パスキーによるログインとは、従来のパスワードの代わりに、主に指紋認証や顔認証などの生体認証を使うログインのことです。
私たちの日々の生活に欠かせないものとなった「パスワード」。
みなさんは、パスワードを何個くらい使っていますか? 同じパスワードを使い回す不安や、忘れてしまってリセットする手間に悩まされたことはないでしょうか。
これらの悩みを解決するのが、パスワードを使用しない「Passkeys(パスキー)」によるログインです。
LINEヤフーは2017年から、パスワードを使わない、より安全なログインの仕組みに取り組んできました。今回は、「パスキー」を使ったログインがより安全な理由や設定方法などについて、LINEヤフー研究所で研究開発を進めている大神に聞いてきました。
パスキーによるログインとは、従来のパスワードの代わりに、主に指紋認証や顔認証などの生体認証を使うログインのことです。
「パスワードレス認証」とは、そもそもパスワードを使わない方法を指すので、さまざまな認証方法が含まれています。たとえば、SMSで送られるワンタイムパスワードを使うと、パスワードを入力せずに認証されますが、これも広い意味でのパスワードレス認証の一部です。
一方、パスキーは、「FIDO認証」という、パスワードなしで安全にログインするための認証技術で使われる公開鍵と秘密鍵のペア、あるいは秘密鍵そのものを指すことが多いです。
また、パスワードレス認証とパスキーによるログインの大きな違いの一つは、生体認証の利用が容易なことです。
パスキーでは、たとえばスマートフォンのロック解除で使う顔認証や指紋認証の仕組みを、そのままウェブログインにも活用できる点が特徴です。
まず、パスキーは「公開鍵暗号方式」を使った認証方法(下図)です。公開鍵暗号方式では、ユーザーが大事にしまっておく情報である秘密鍵と、誰にでも見せても良い情報である公開鍵のペアを作成して利用します。
パスキーはユーザーのスマホなどのデバイスに保存され、サーバー側には公開鍵しか保存されません。公開鍵が仮に漏洩しても、対応する秘密鍵を持っていないとログインできない、というのが、パスワードを使ったログインよりも安全と言われる理由の1つです。

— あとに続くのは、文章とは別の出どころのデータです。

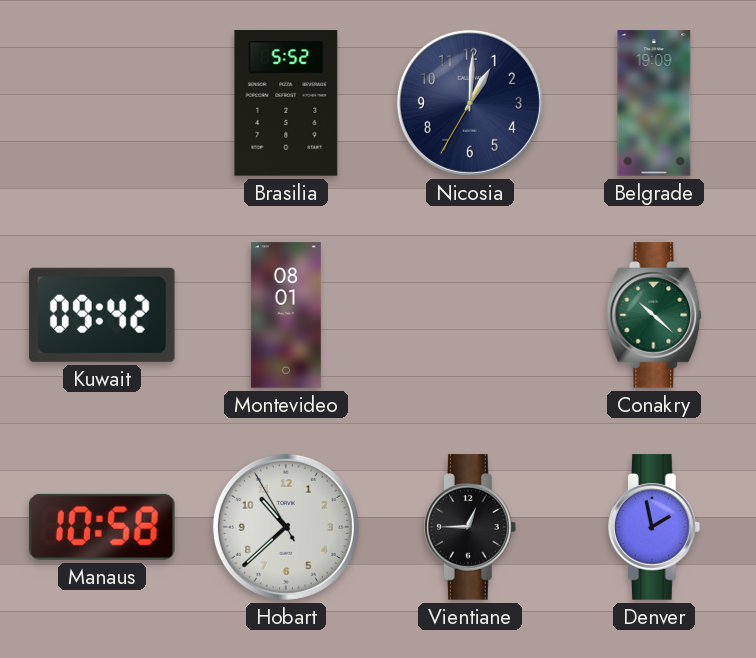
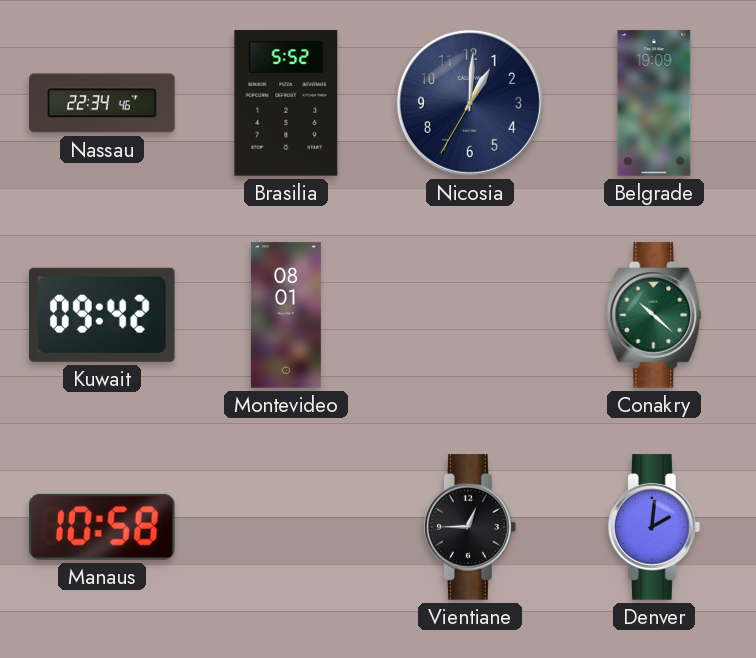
Nassau: none -> 22:34
Hobart: 10:37 -> none
Denver: 1:58 -> 2:01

また、パスキーは基本的には利用するサイトのドメインやアカウントごとにユニークなものが生成されます。そのため、異なるサービスで同じパスキーを使い回すことがありません。
そのため、万が一ユーザーがだまされて異なるドメインのフィッシングサイトに誘導されても、攻撃者は目的とするサイトにログインするための情報を盗み出すことはできません。
これらの理由により、パスキーによるログインは、パスワードの漏えいやフィッシング詐欺のリスクを大幅に減らすことができるといえると思います。

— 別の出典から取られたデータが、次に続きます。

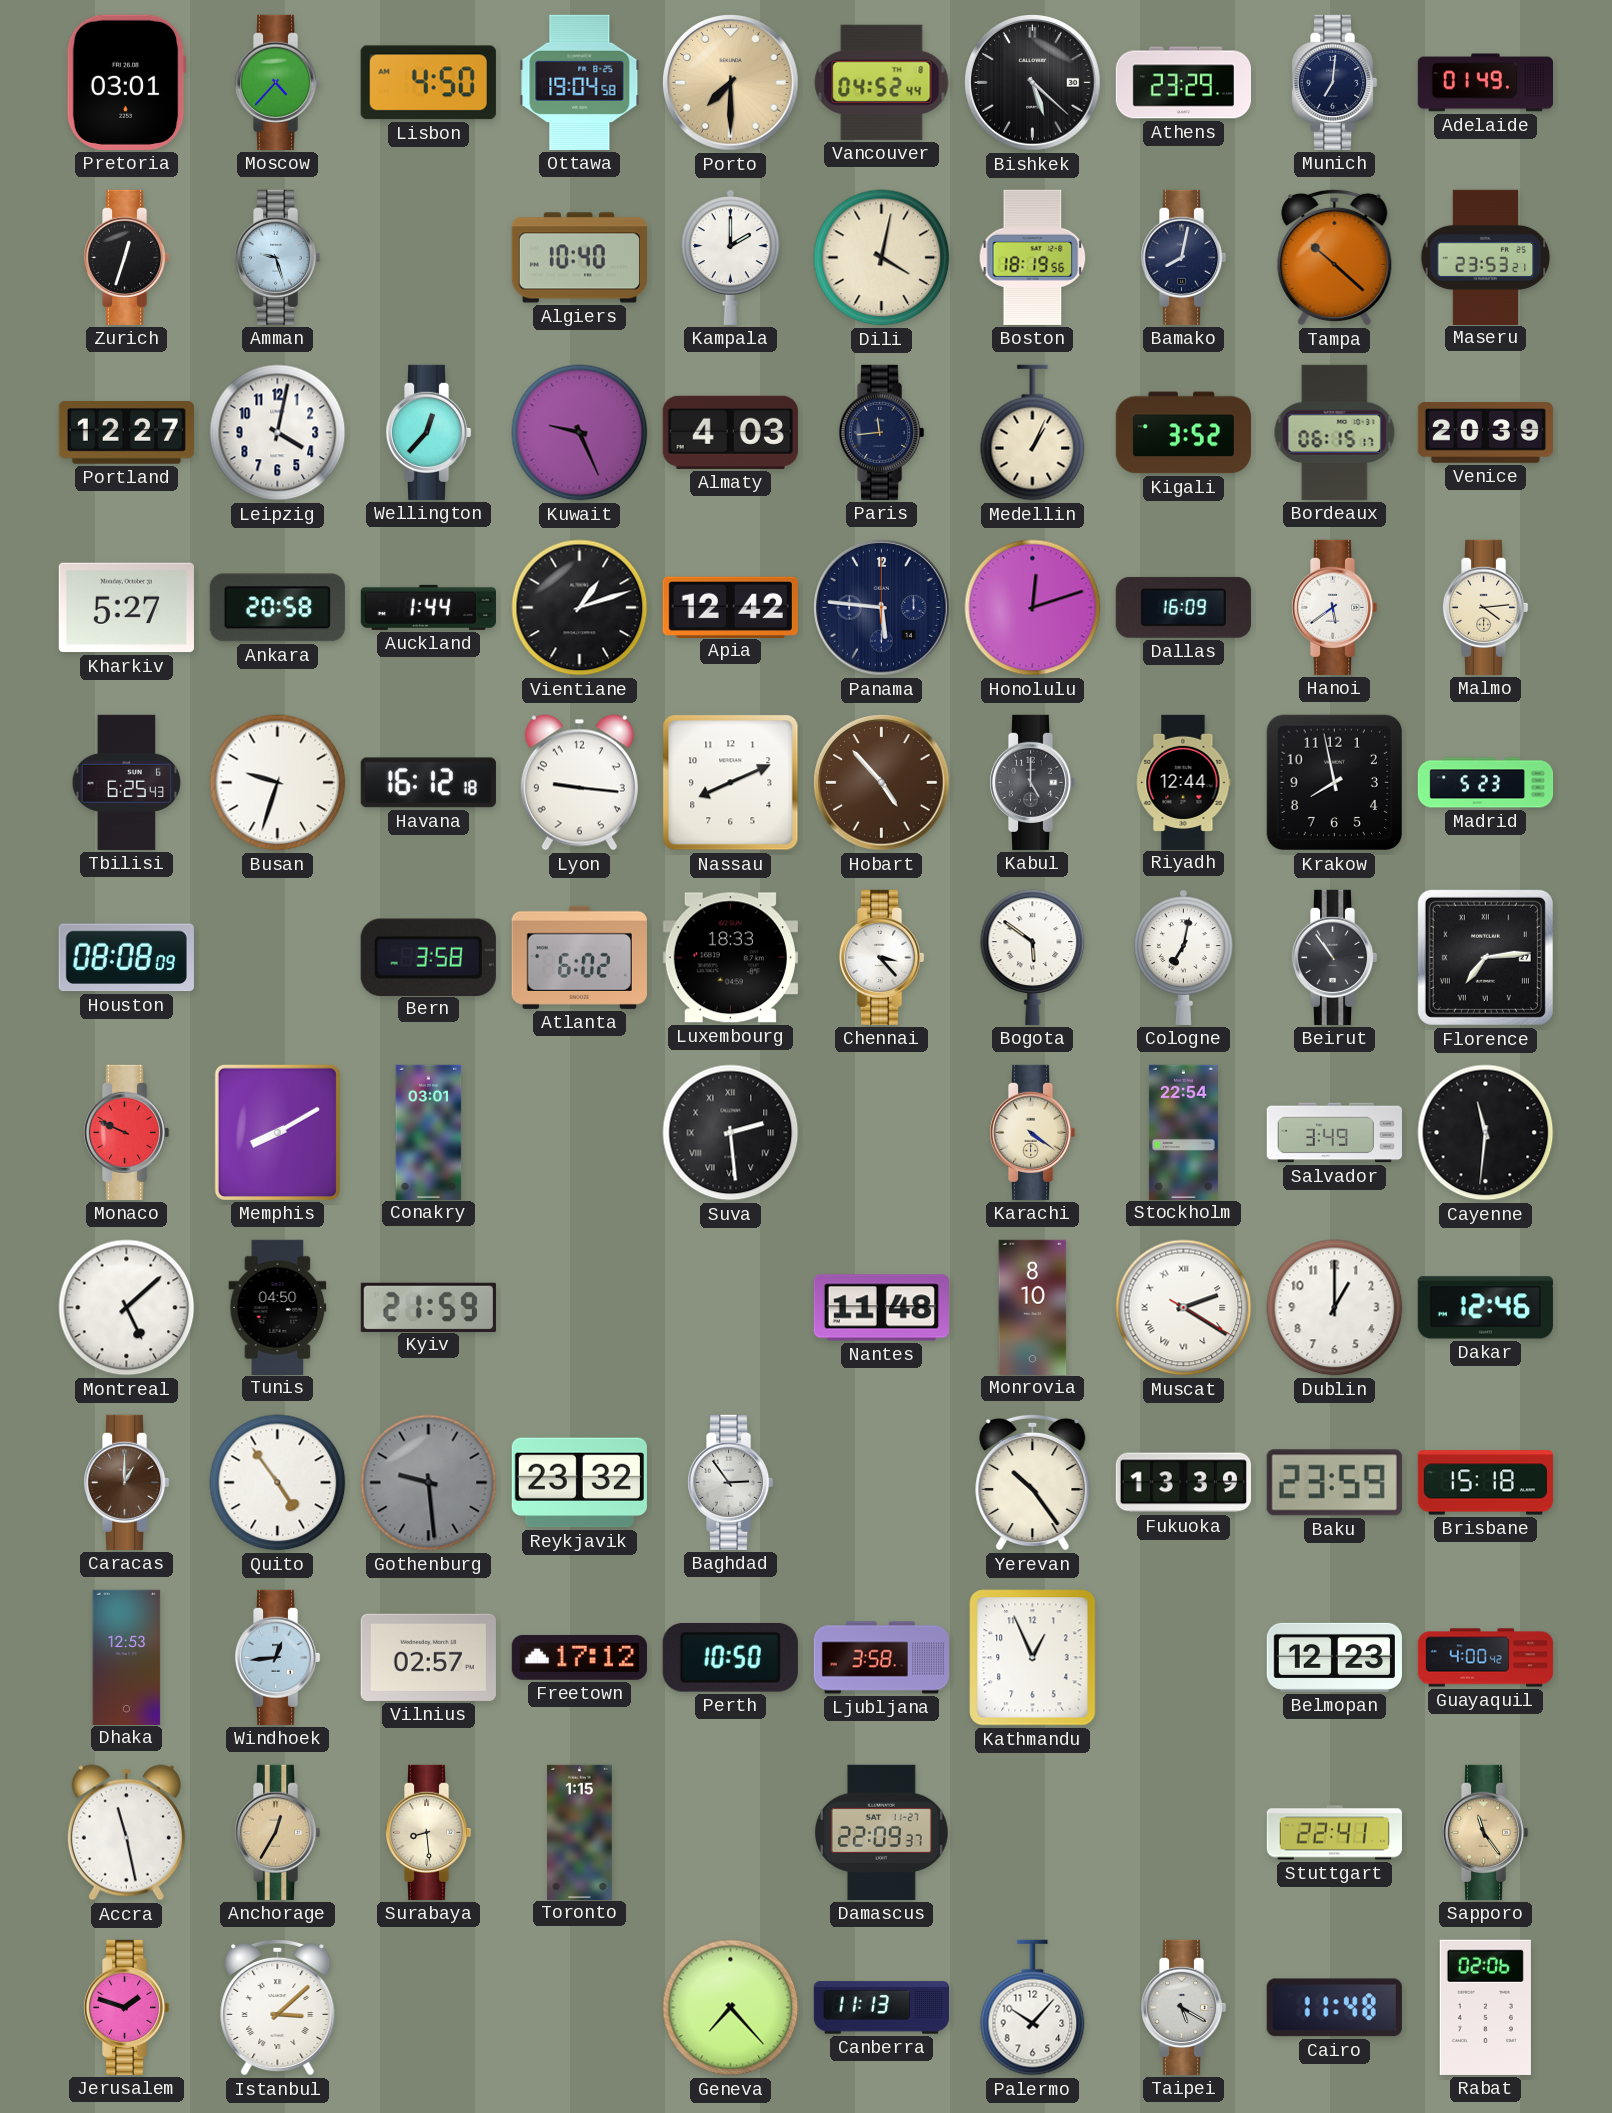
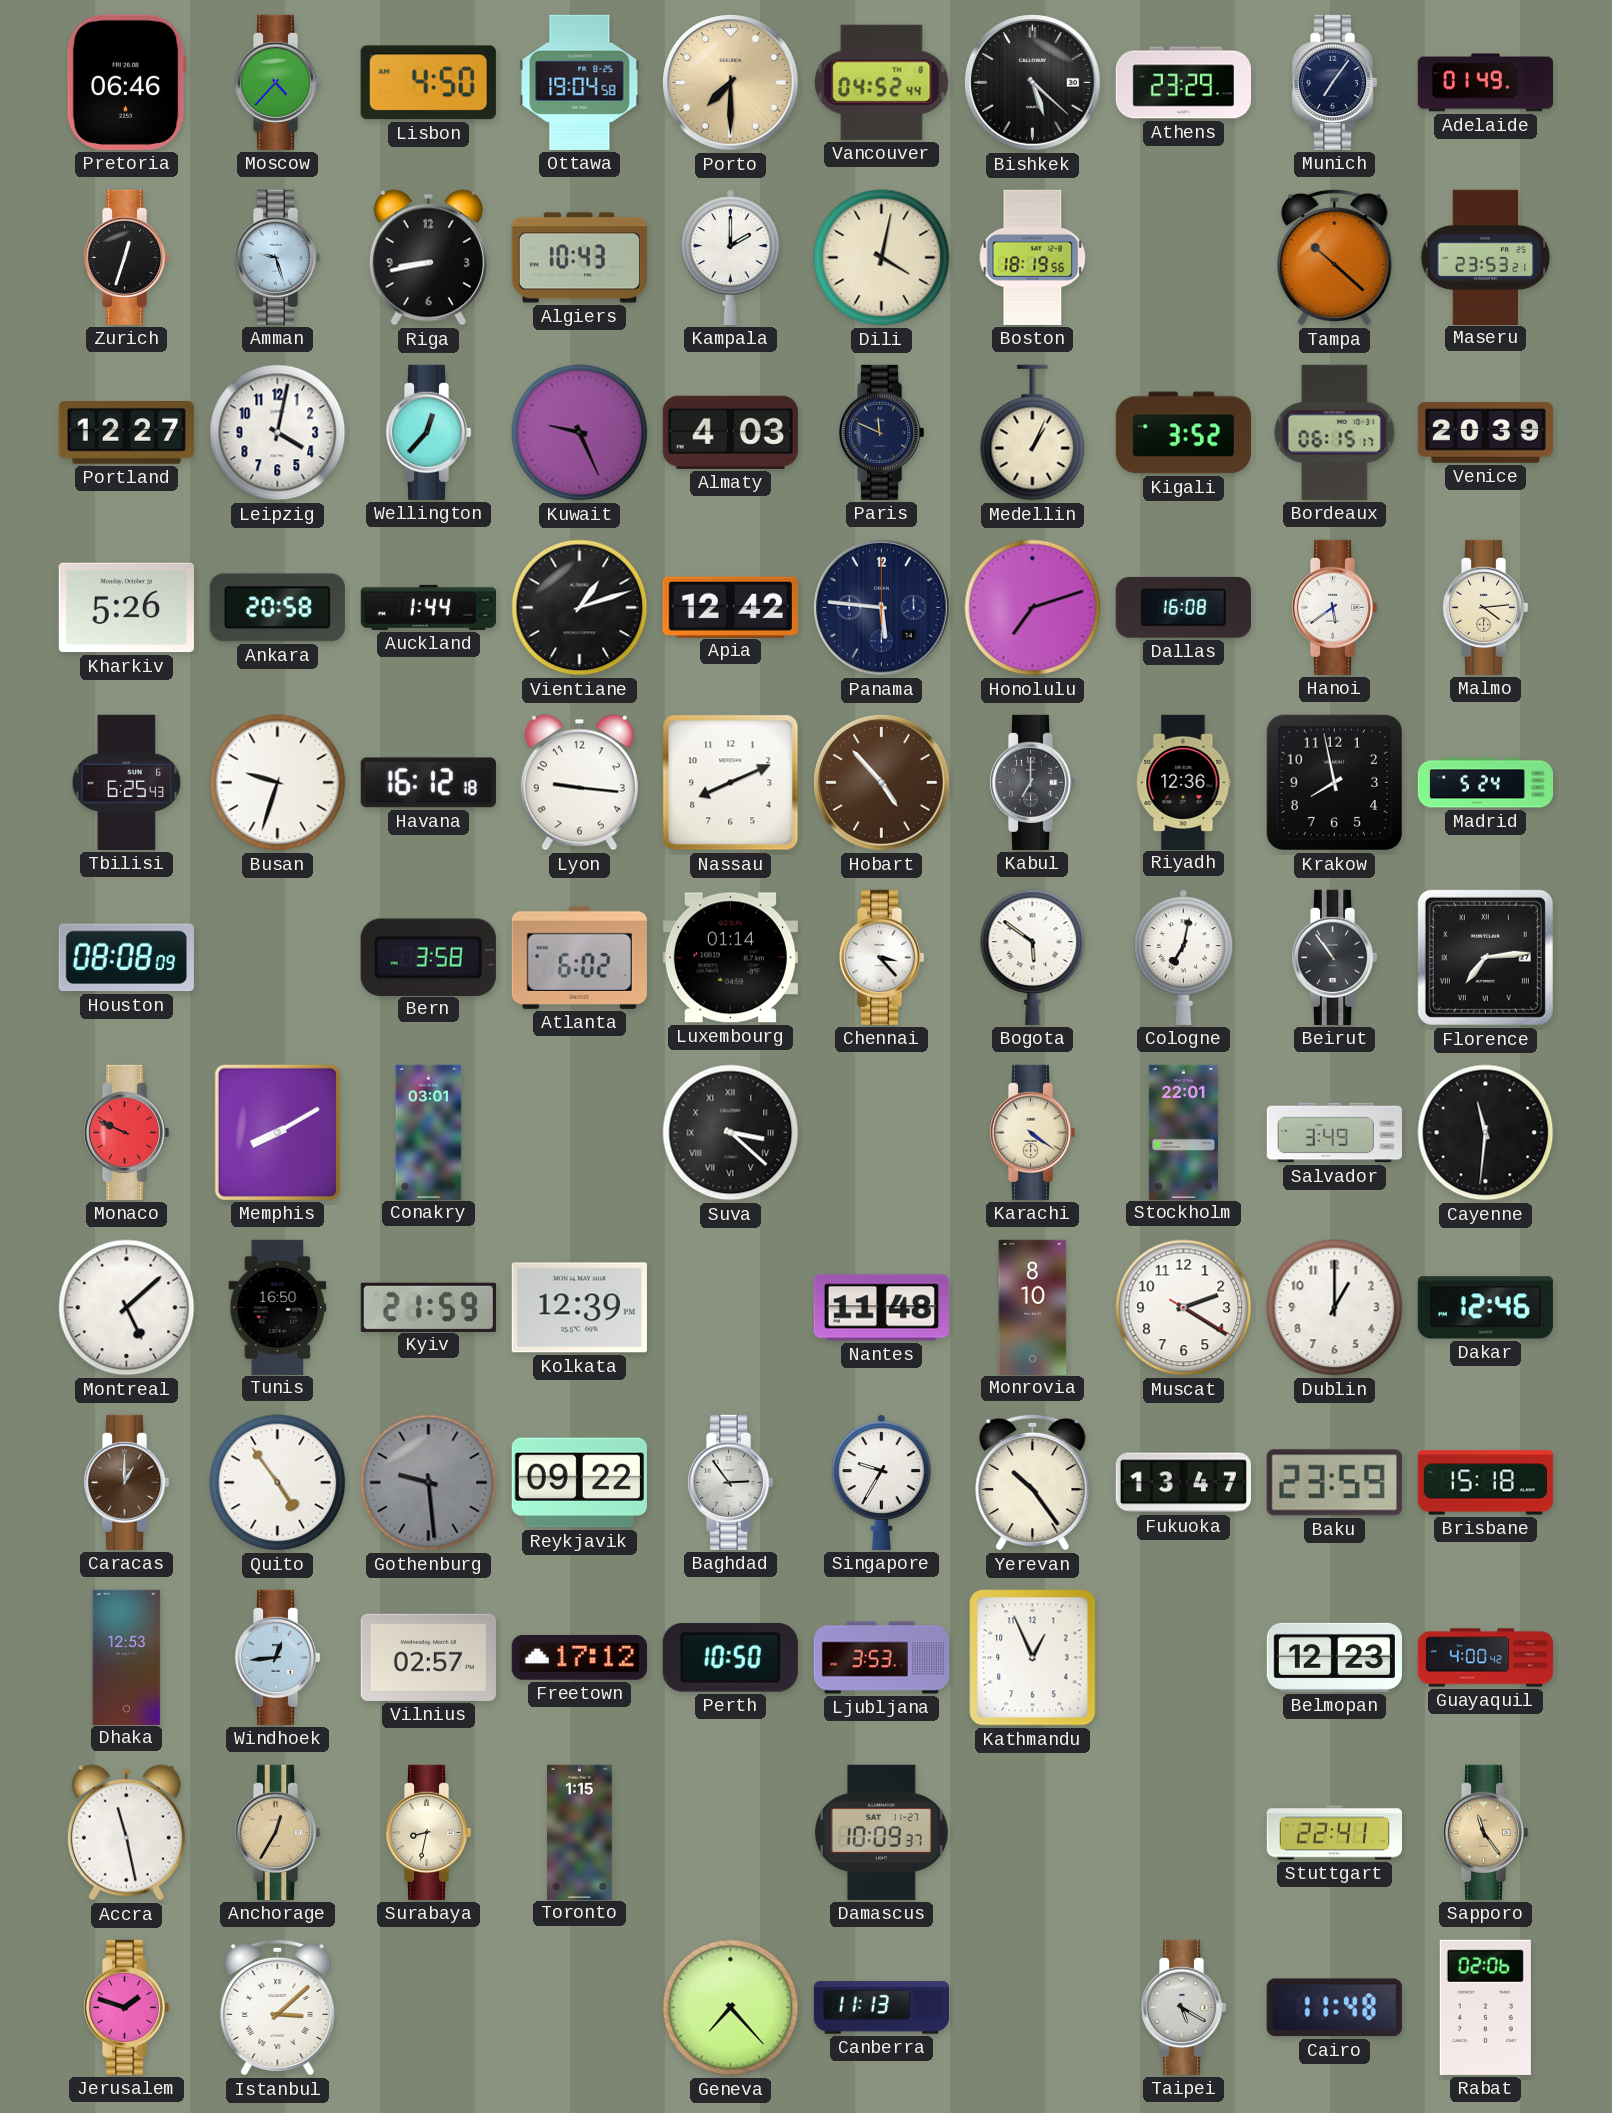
Pretoria: 03:01 -> 06:46
Munich: 7:01 -> 7:06
Riga: none -> 8:43
Algiers: 10:40 -> 10:43
Bamako: 8:02 -> none
Paris: 11:44 -> 11:49
Kharkiv: 5:27 -> 5:26
Honolulu: 12:12 -> 7:12
Dallas: 16:09 -> 16:08
Kabul: 5:00 -> 7:00
Riyadh: 12:44 -> 12:36
Madrid: 5:23 -> 5:24
Luxembourg: 18:33 -> 01:14
Suva: 2:29 -> 3:22
Stockholm: 22:54 -> 22:01
Tunis: 04:50 -> 16:50
Kolkata: none -> 12:39
Muscat numerals: Roman -> Arabic
Reykjavik: 23:32 -> 09:22
Singapore: none -> 9:35
Fukuoka: 13:39 -> 13:47
Ljubljana: 3:58 -> 3:53
Surabaya: 8:29 -> 8:32
Damascus: 22:09 -> 10:09
Palermo: 10:07 -> none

パスキーはデバイスに保存されるため、長くて複雑なパスワードを作ったり覚えたりする必要がありません。
また、顔や指紋などの生体認証を使うことで、ログインが非常に素早く行えることもメリットです。
いえ、そうではなくて、サイトごとに異なるパスキーを作成する必要があります。
ただ、そのパスキーを使う前には、顔認証や指紋認証、PINコードなどの検証プロセスを経る必要があります。これらは、多くの方が普段スマホやPCで使っている認証方法なので、特別な手間はありません。
パスキーの管理は、スマホやPCといった「認証器」と呼ばれるデバイスが自動で行います。この仕組みにより、サイトごとに管理されているパスキーは、認証器で顔認証などの検証が成功すれば使用可能になります。
このように理解していただけると、少しわかりやすいと思います。
実は、私の母からも同じような質問をされたことがあります。
パスキーを使うためのログインに指紋や顔認証を使っているので、そう思われる方は多いかもしれませんね。
そのときは説明が難しくて、「そういうものだよ」と言ってしまいました...。
「パスワードの代わりにパスキーを使いましょう」というフレーズが多くの人に響いた背景があるというのがひとつの理由だと思います。
たとえば「秘密鍵を作ります」と言われても、多くの方はピンと来にくいかもしれません。
でも、「パスキーを作ります。これはパスワードの代わりになり、安全に管理されます」と言えば、多くの方が「これまで自分で考えて設定していたパスワードが、自動的に安全な形で生成される」というイメージを持ちやすいのではないでしょうか。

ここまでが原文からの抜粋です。